Tuan Guru Haji Ahmad adalah seorang ulama dan tokoh pendidikan di Bengkalis pada awal abad ke-20. Ia dikenal sebagai orang pertama yang mendirikan institusi pendidikan Islam di Bengkalis serta berkontribusi dalam pengembangan ajaran keagamaan Islam di daerah tersebut.

Tuan Guru Haji Ahmad memiliki nama lahir Ahmad Syafi'i dan dilahirkan sekitar tahun 1885 di Kuok, sebuah kecamatan yang berada di Kabupaten Kampar, Riau, sebagai putra dari Haji Muhammad Ali. Pada awal abad ke-20, ia datang ke Bengkalis bersama dengan teman-temannya untuk berdagang. Ahmad kemudian membawa berbagai barang komoditas dari Bengkalis, seperti buah-buahan dan palawija, untuk diperdagangkan di daerah Semenanjung Malaysia dan menetap di Bengkalis selama dua tahun sambil menjalankan aktivitas tersebut.

Pada tahun 1914, Ahmad pindah ke Kedah, Malaya Britania, untuk menempuh pendidikan keagamaan Islam dengan belajar kepada para ulama di madrasah yang berada di sana selama tujuh tahun.
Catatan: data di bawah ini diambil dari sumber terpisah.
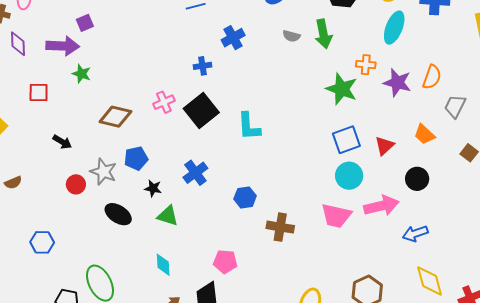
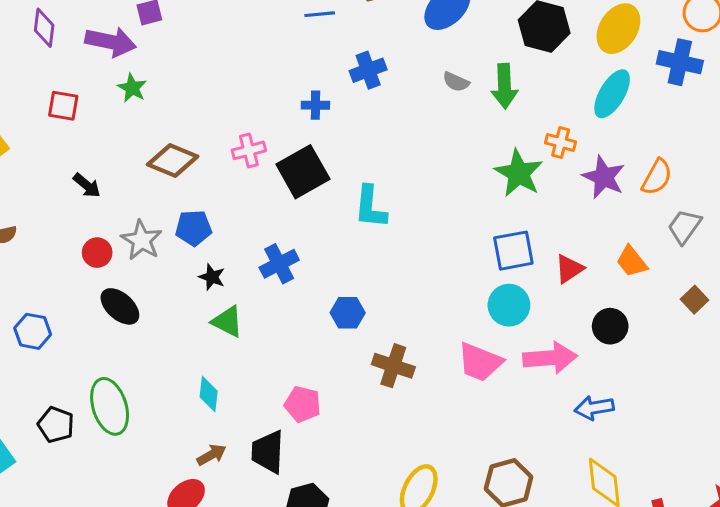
black ellipse: (118, 214) -> (120, 306), moved

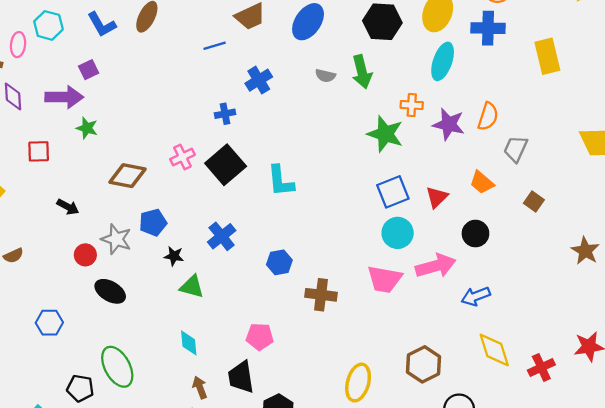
brown arrow: (212, 455) -> (200, 388), turned -70

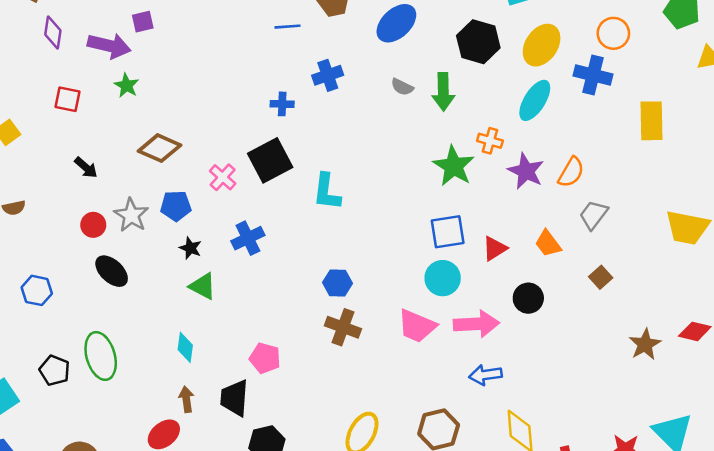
pink cross: (182, 157) -> (223, 177), moved, turned -35
blue hexagon: (279, 262) -> (337, 283), moved
blue arrow: (476, 296) -> (485, 375), moved

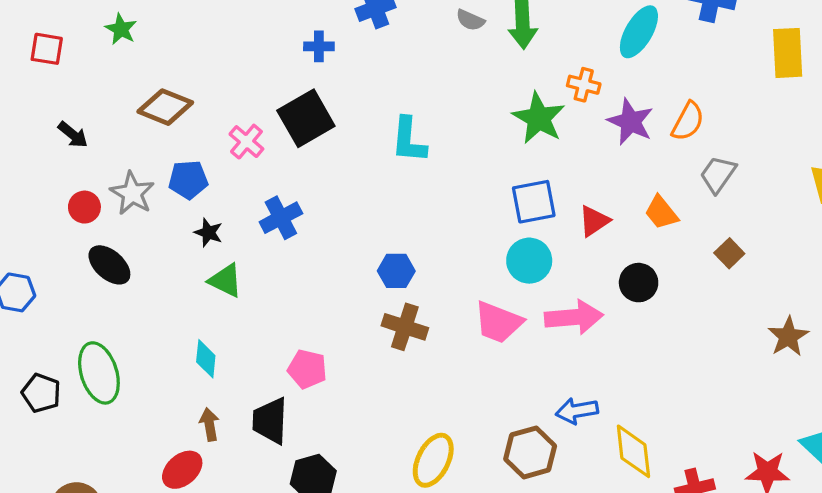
cyan L-shape: (327, 192) -> (409, 140), moved
blue arrow: (485, 375) -> (577, 411), moved

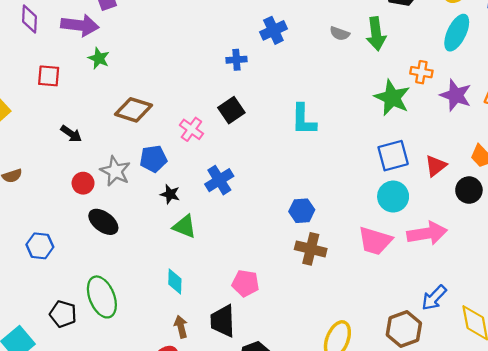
black square: (306, 118) -> (231, 110), size x0.7
black circle: (639, 283) -> (469, 190), moved
blue arrow: (577, 411) -> (434, 298), turned -32

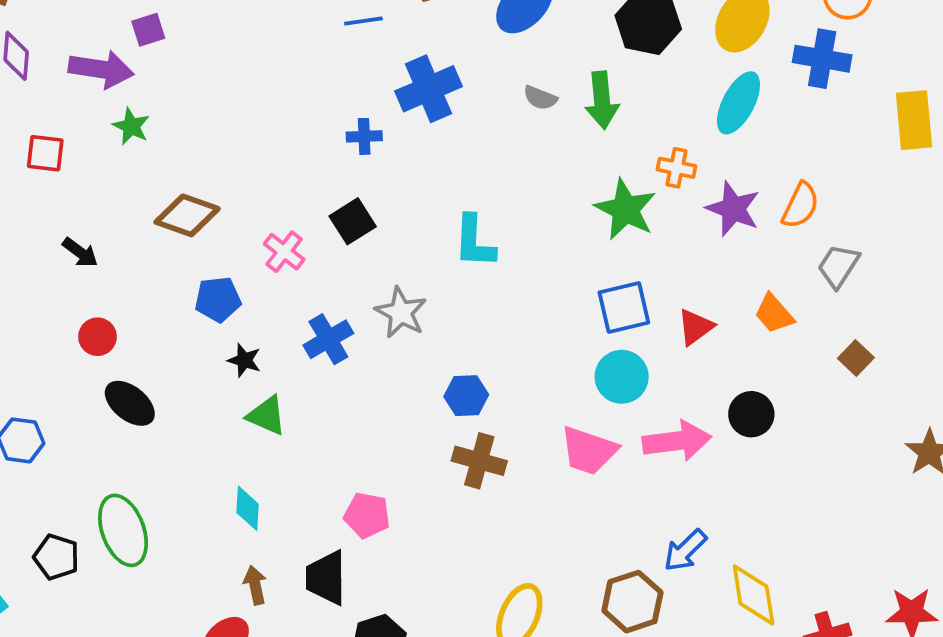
blue cross: (273, 30) -> (428, 89), size x1.4
gray star: (115, 171) -> (401, 313), moved
black circle: (469, 190) -> (751, 414), moved

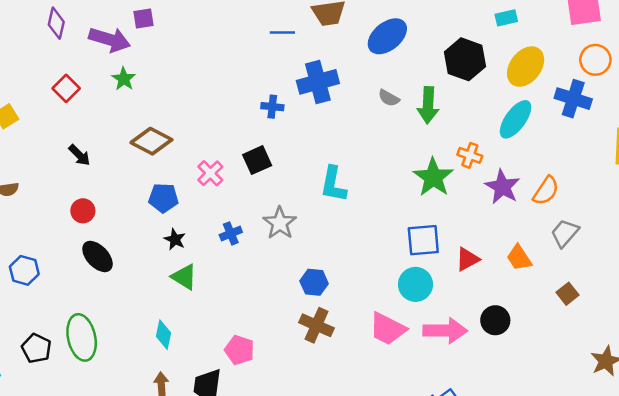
red square: (45, 153) -> (66, 88), turned 30
blue cross: (328, 339) -> (231, 233), size x0.7

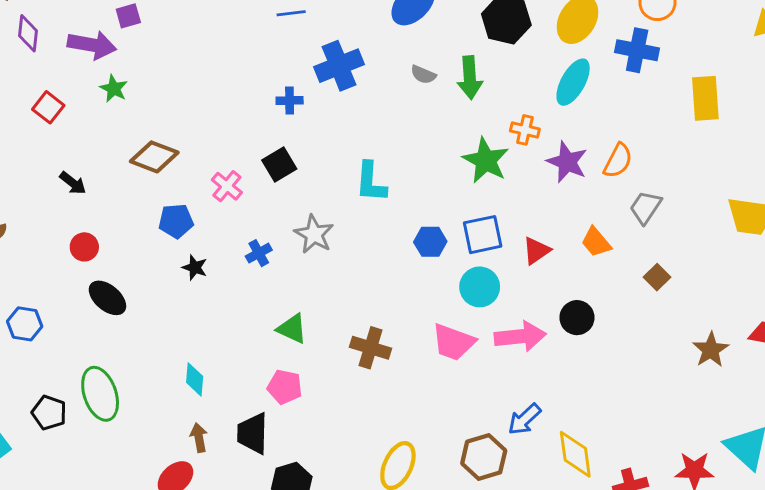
green triangle: (184, 277) -> (292, 329), moved
blue hexagon: (314, 282) -> (430, 242), moved

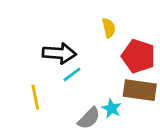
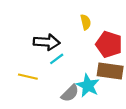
yellow line: (35, 97) -> (28, 77), turned -66
cyan star: (112, 108) -> (88, 86), size x1.5

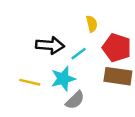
cyan line: (57, 59) -> (79, 54), moved
cyan star: (88, 86) -> (63, 79), moved, turned 30

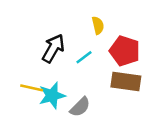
black arrow: (50, 45) -> (53, 48), turned -64
cyan star: (63, 79) -> (52, 96), moved

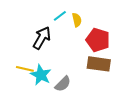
cyan line: (84, 57) -> (60, 16), moved
cyan star: (52, 96) -> (41, 75), turned -30

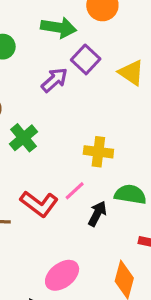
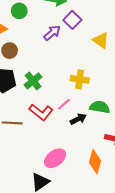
yellow triangle: (131, 73) -> (101, 40), moved
green cross: (23, 138) -> (33, 81), moved
black arrow: (97, 214) -> (78, 119), turned 35

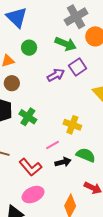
green cross: (33, 81) -> (28, 117), turned -30
red L-shape: (41, 112) -> (30, 167), moved

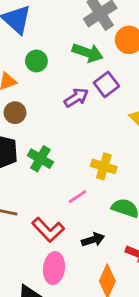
black arrow: (63, 162) -> (93, 240), moved
pink ellipse: (33, 195) -> (54, 268), turned -55

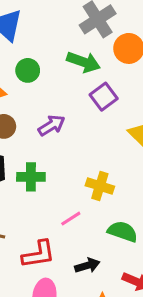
purple arrow: (76, 98) -> (52, 125), moved
green cross: (40, 159) -> (31, 177), turned -30
red L-shape: (48, 230) -> (38, 254), turned -56

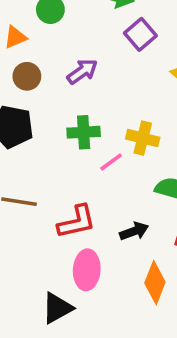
green cross: (31, 177) -> (84, 132), moved
pink line: (71, 219) -> (111, 162), moved

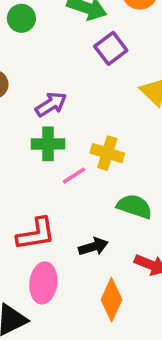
purple arrow: (82, 71) -> (51, 104), moved

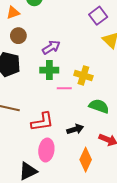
purple square: (111, 48) -> (98, 16), moved
pink line: (74, 175) -> (64, 88), turned 32

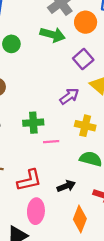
purple arrow: (51, 47) -> (69, 96), moved
yellow cross: (83, 75) -> (85, 126), moved

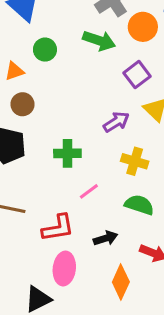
pink line: (51, 142) -> (89, 191), moved, turned -35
Setelah menyelesaikan pendidikannya, ia kemudian menempuh perjalanan ke Mekah untuk melaksanakan ibadah haji dengan berjalan kaki dari Malaya. Ahmad singgah ke beberapa negara untuk mencari tambahan biaya dan persediaan makanan selama masa perjalanan tersebut. Setibanya di Mekah, ia langsung melaksanakan ibadah haji dan kemudian menetap di sana selama tiga tahun untuk melanjutkan pendidikan keagamaan Islam bersama para ulama di sana.

Setelah menyelesaikan pendidikannya di Mekah, Ahmad menikah dengan Rohimah binti Sani. Mereka kemudian pindah ke daerah Perak, Malaya Britania, dan dikaruniai 15 orang anak, salah satunya adalah Mariah yang kemudian menikah dengan Haji Zakaria bin Haji Muhammad Amin, dan menetap di sana selama 10 tahun. Selama di Perak, Ahmad menghabiskan waktunya dengan menjadi pengajar agama Islam kepada para penduduk di berbagai tempat. 

Pada tahun 1924, Ahmad kembali ke Bengkalis dan mendirikan sekolah keagamaan dengan sistem pembelajaran halaqoh di Masjid Raya Parit Bangkong pada tahun 1927. Ia kemudian mengajarkan berbagai keilmuan di sekolah tersebut, seperti  tafsir, fikih, tauhid, nahwu shorof, tarikh islam, dan lain-lain. Beberapa murid yang pernah belajar dengan dirinya, diantaranya Haji Abdullah Nur, Haji Zakaria bin Haji Muhammad Amin, Haji Muhammad Sidik, Haji Muhammad Toha, Haji Ismail, dan Haji Umar, yang juga ikut mengajar di sekolah tersebut. 

Pada tahun 1930, Ahmad mengajak keluarganya yang berada di Perak untuk pindah ke Bengkalis dan melanjutkan aktivitas pendidikan, dan dakwah di pulau tersebut.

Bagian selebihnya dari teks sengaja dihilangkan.